Last Saturday afternoon 21 deceased pigeons were discovered clustered together at the western end of the Fort Christian parking lot. Another one was found the next day.
The Department of Planning and Natural Resources responded to the scene and is currently investigating the case. If DPNR finds that the pigeons were purposely poisoned, the perpetrator could serve up to two years of jail time and be fined between $2,000 and $5,000 under the territory’s animal abuse laws.
Jamal Nielsen, DPNR’s media relations coordinator, said that because the investigation is still ongoing, the department doesn’t want to speculate about if there was foul play involved or not.
After parking his car to attend last Saturday’s Art on the Town event, a concerned citizen saw the lifeless pigeons, noticing none of them had any signs of physical trauma. He notified the V.I. Police Department and soon after officers responded to the scene.

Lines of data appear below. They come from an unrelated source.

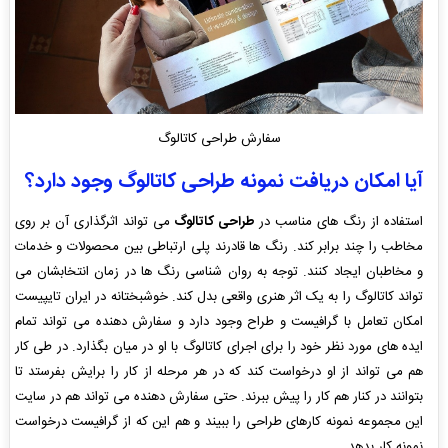
سفارش طراحی کاتالوگ
آیا امکان دریافت نمونه طراحی کاتالوگ وجود دارد؟
استفاده از رنگ های مناسب در
طراحی کاتالوگ
می تواند اثرگذاری آن بر روی
مخاطب را چند برابر کند. رنگ ها قادرند پلی ارتباطی بین محصولات و خدمات
و مخاطبان ایجاد کنند. توجه به روان شناسی رنگ ها در زمان انتخابشان می
تواند کاتالوگ را به یک اثر هنری واقعی بدل کند. خوشبختانه در ایران تایپیست
امکان تعامل با گرافیست و طراح وجود دارد و سفارش دهنده می تواند تمام
ایده های مورد نظر خود را برای اجرای کاتالوگ با او در میان بگذارد. در طی کار
هم می تواند از او درخواست کند که در هر مرحله از کار را برایش بفرستد تا
بتوانند در کنار هم کار را پیش ببرند. حتی سفارش دهنده می تواند هم در سایت
این مجموعه نمونه کارهای طراحی را ببیند و هم این که از گرافیست درخواست
نمونه کار بدهد.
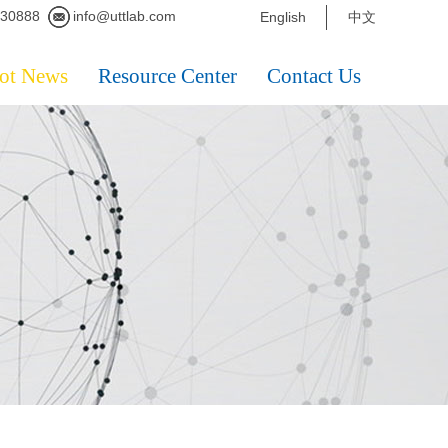
230888
info@uttlab.com
English
中文
ot News
Resource Center
Contact Us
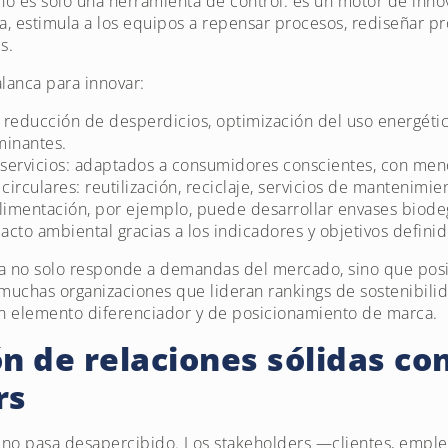
o es solo una herramienta de control: es un motor de inno
a, estimula a los equipos a repensar procesos, rediseñar p
s.
lanca para innovar:
 reducción de desperdicios, optimización del uso energét
minantes.
servicios: adaptados a consumidores conscientes, con meno
irculares: reutilización, reciclaje, servicios de mantenimi
limentación, por ejemplo, puede desarrollar envases biode
to ambiental gracias a los indicadores y objetivos defini
a no solo responde a demandas del mercado, sino que pos
, muchas organizaciones que lideran rankings de sostenibili
un elemento diferenciador y de posicionamiento de marca.
n de relaciones sólidas co
rs
no pasa desapercibido. Los stakeholders —clientes, emplea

Nielsen said administrator Merwin Potter, DPNR officer Omari Lewis, acting St. Thomas-St. John Police Chief Jason Marsh and other police officers collected the birds and placed them in biohazard bags for disposal.
“A biohazard bag was used as a precautionary measure, as the cause of death was unknown,” Nielsen explained, adding that they were then transported to the biohazard disposal unit at Schneider Regional Medical Center where they were thrown away.
The next day Lewis and Ruth Gomez, the director of Fish and Wildlife, returned to the scene to check if there were more deceased birds. There was one more deceased bird at the scene that had not been there the day before.
DPNR employees took the pigeon to the V.I. Department of Agriculture on St. Thomas, so it could be sent off for toxicology testing to see if the bird had been poisoned. But the bird wasn’t sent off to the lab on the mainland and has since been disposed of.
Dr. Bethany Bradford, Agriculture’s director of veterinary services that’s located on St. Croix, said she does not have veterinary staff on St. Thomas, so there wasn’t someone available to send the pigeon to the toxicology lab. She also said her department generally handles poultry and livestock cases and that wildlife ones like this aren’t usually its responsibility.
In the future, Bradford hopes there can be more collaboration between her department and others when suspected poisonings occur. She said that other departments can use Agriculture’s account and lab on the mainland for testing, since Agriculture already has an established connection with a reliable lab.
But because of her department’s limited staff and its lack of vets on St. Thomas, Bradford said it would be easier for departments like DPNR to send out their own cases to that mainland lab, especially if an incident happens on St. Thomas or St. John. It wouldn’t make sense to ship them to St. Croix just to mail them off to the mainland, she said.
Bradford said pigeons cannot get avian flu, so it’s more likely but not certain that poisoning was involved in their deaths.
It’s unclear how DPNR will pursue the investigation and prove the birds were indeed poisoned, since all of them have now been disposed of and none were tested for poisoning.
According to V.I. Code, in addition to poisoning, illegal animal abuse in the first degree includes any person who maliciously or unnecessarily kills, tortures or wounds any animal, or causes or permits cropping of any animal’s ears or docking of its tail by anyone other than a veterinarian. Using any animal as bait for malicious intent, dog fighting and cockfighting are also punishable by law.